Sabrina Mahfouz reflects on her time with the Palestine Festival of Literature in June 2014.

At the Allenby Border Crossing, four of us participating in the 2014 Palestine Festival of Literature had our passports detained for over three hours. As a group of around twenty writers, we knew that travelling to the occupied Palestinian Territories via Jordan would not be a breeze, but it was a necessary part of Palfest’s determination to show us tiny glimpses of what daily life has been narrowed into for the Palestinians.

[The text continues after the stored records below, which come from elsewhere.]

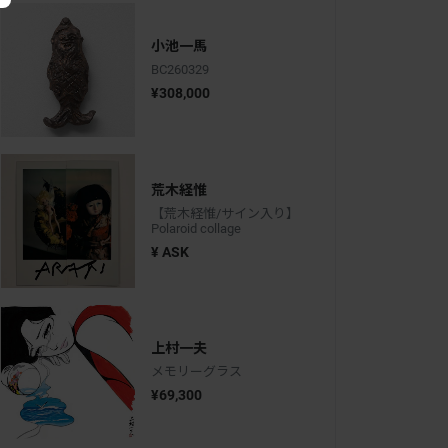
小池一馬
BC260329
¥308,000
荒木経惟
【荒木経惟/サイン入り】
Polaroid collage
¥ ASK
上村一夫
メモリーグラス
¥69,300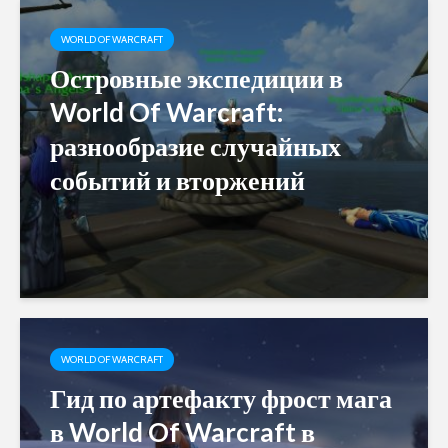
WORLD OF WARCRAFT
Островные экспедиции в
World Of Warcraft:
разнообразие случайных
событий и вторжений
WORLD OF WARCRAFT
Гид по артефакту фрост мага
в World Of Warcraft в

The four whose passports were detained the longest, mine included, were those belonging to owners of Muslim surnames. The passports were British, American, Egyptian, Pakistani – but they all shared this seemingly worrying feature. We were asked two generic questions each. We were asked how many days we would be visiting. It struck me that in this part of the world, there is no such thing as a neutral number. Every digit is attached to a memory of destruction, death and displacement. ’48, ’67, 15 billion, 5 million. In the moment that I write this, people are tweeting that 42 Israelis and 1000 Palestinians have been killed in the current offensive against Gaza that began this month, ostensibly with the utterly unjust justification of Israeli retaliation for the deaths of three teenage settlers in Hebron, the blame apportioned to Hamas with absolutely no evidence to support the convenient presumption.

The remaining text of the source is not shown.